Viele von ihnen gehören in der Coronakrise zur gesundheitlichen Risikogruppe. Suchterkrankungen, psychische und körperliche Einschränkungen sowie Begleiterkrankungen können einen schweren Verlauf begünstigen. »Auf diese Quarantänestation kommen nur diejenigen, die eine bestätigte Infizierung haben, aber keinen schweren Krankheitsverlauf«, so die Sprecherin. Hier seien die Menschen unter medizinischer Beobachtung und würden mit der Situation nicht allein gelassen. Bäder, Toiletten, ein Aufenthaltsraum, ein Raucherzimmer und eine Patient*innenküche gehören zur Einrichtung. Es gibt drei Mahlzeiten am Tag und kostenloses WLAN.

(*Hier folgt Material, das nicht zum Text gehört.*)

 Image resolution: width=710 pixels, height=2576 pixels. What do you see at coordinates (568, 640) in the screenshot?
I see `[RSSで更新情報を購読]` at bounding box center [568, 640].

Die Mitarbeiter*innen sollen durch eine neu gebaute Hygieneschleuse und entsprechende Schutzkleidung vor Ansteckungen geschützt werden, auch medizinische Betreuer*innen sind rund um die Uhr vor Ort. Patient*innen dürfen bis zu ihrer Gesundung das Gebäude nicht verlassen. Bei Verstößen werde man Polizei und Gesundheitsamt verständigen, heißt es. Auf 1000 Euro pro Monat belaufen sich die Kosten für einen Quarantäneplatz, auf rund 205 000 Euro die Angebote der Lehrter Straße insgesamt. Den Betrag übernehmen zu gleichen Teilen der Bezirk Mitte, die Senatsverwaltung für Finanzen und die Senatsverwaltung für Integration, Arbeit und Soziales.

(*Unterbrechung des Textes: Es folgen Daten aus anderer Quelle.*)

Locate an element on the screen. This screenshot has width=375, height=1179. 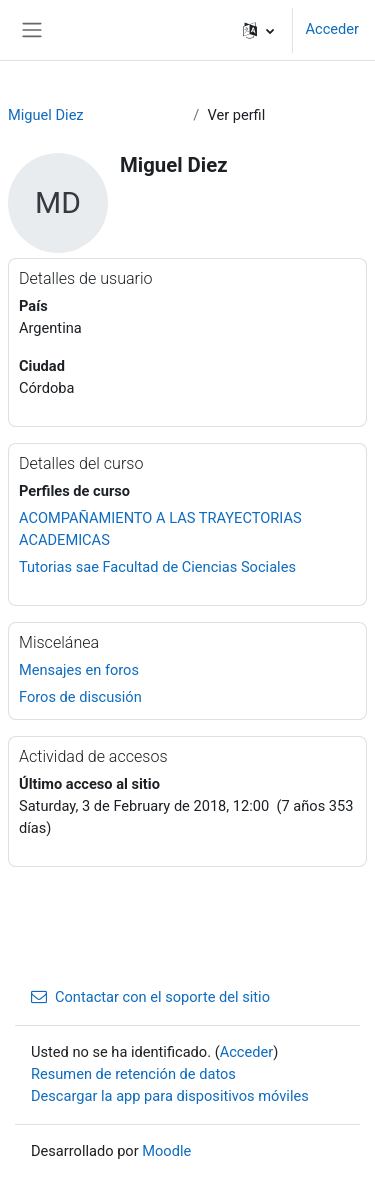
Miguel Diez is located at coordinates (46, 115).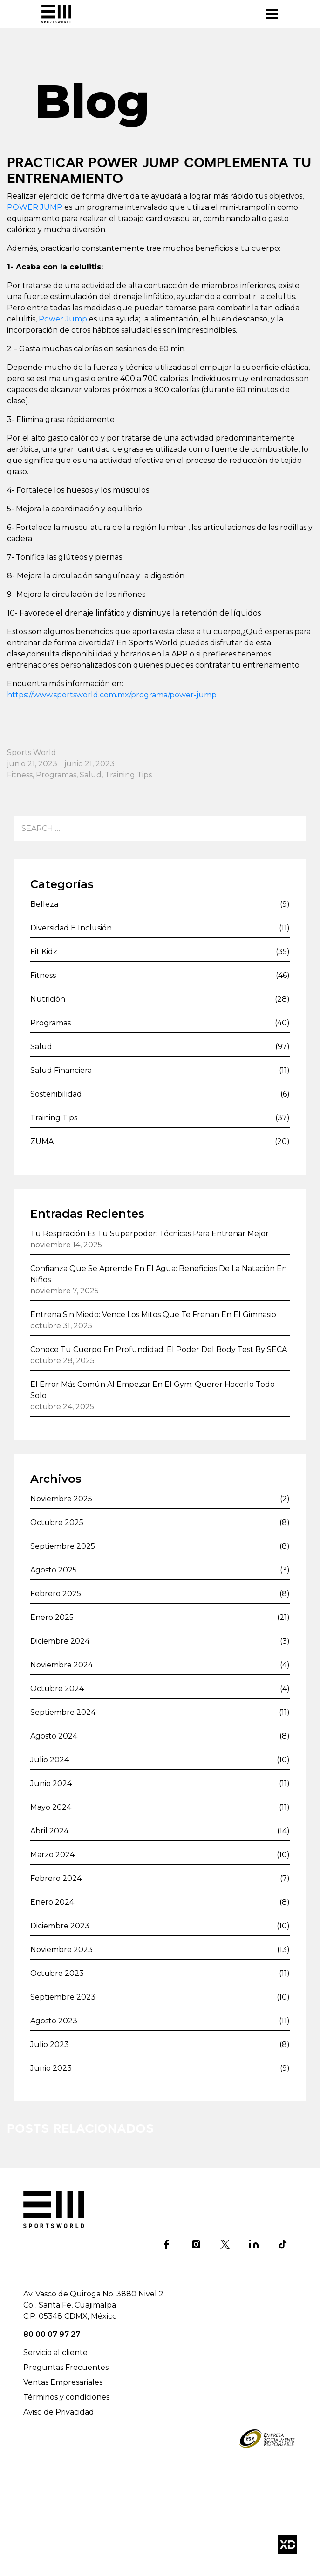 Image resolution: width=320 pixels, height=2576 pixels. What do you see at coordinates (56, 1878) in the screenshot?
I see `febrero 2024` at bounding box center [56, 1878].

Seit 2002 befindet sich im Gebäude die »große« Notübernachtung der Stadtmission. In der Zeit der Kältehilfe von Oktober bis März finden hier täglich durchschnittlich 150 Menschen Zuflucht. In diesem Jahr kam es mit der Pandemie nicht nur anders, sondern schlimmer. Die Kältesaison war noch nicht vorbei, da begann bereits die »Corona-Saison«. Als innerhalb weniger Tage die Eindämmungsverordnungen zur Kontaktbeschränkung beschlossen wurden, verschärfte neben der nahenden Schließung der Notübernachtungen auch die der Tageseinrichtungen die Situation für wohnungs- und obdachlose Menschen. Sie waren damit plötzlich ebenso von der notwendigen Unterstützung bei der Versorgung mit Kleidung, Lebensmitteln, sozialen Angeboten und Duschmöglichkeiten abgeschnitten.

Bei vielen Trägern lief sofort eine neue Art Notversorgung an, viele Hauptstädter*innen engagierten sich spontan freiwillig - vor allem dort, wo ehrenamtliche Hilfe ausfiel, weil Helfer*innen selbst zu Risikogruppen gehörten. Forderungen nach alternativen Unterkünften führten in Berlin nicht dazu, dass - wie etwa bereits Anfang April in Hamburg oder Mainz - Obdachlose in leere Hotels einziehen konnten, um sie vor Ansteckung zu schützen.

Sozialsenatorin Elke Breitenbach (Linke) setzte stattdessen auf die Schaffung von gemeinsam mit Bezirken und Sozialverbänden getragenen Sammelunterkünften. So öffneten nach längeren Verhandlungsprozessen drei Einrichtungen mit insgesamt 400 Plätzen ihre Türen - zuletzt die Lehrter Straße. Hier haben 106 Menschen Platz, zu 90 Prozent handele es sich dabei um Männer, sagt Anna Behnke. Frauen hätten aber Priorität bei der Unterbringung. Es gibt Zweibettzimmer für Rollstuhlfahrer, 62 weitere Personen können in Dreibettzimmern wohnen - jeweils mit eigenem Bad. 30 Plätze gibt es in Sechsbettzimmern mit Gemeinschaftsbädern.

»Dauerhafte Plätze in Zimmern, hauptamtliche Sozialarbeitende, medizinische und psychologische Beratung«, gab Elke Breitenbach angesichts der Pandemie als Maßstab vor. Dauerhaft heißt jedoch: bis Ende Juni. Von einem Ende der Krise ist bis dahin nicht auszugehen. Das Angebot einer Sozialberatung sei deshalb verpflichtend, sagt Anna Behnke. »Sonst ist, wenn wir hier wieder Schluss machen, der Schock für die Leute umso größer«, befürchtet sie. Nur eine langfristige Perspektive helfe beim Ausstieg aus der Obdachlosigkeit.

Das dürfte unbestritten sein, zweifelhaft ist hingegen, ob alle diesen Ausstieg in wenigen Wochen schaffen - selbst mit Beratung.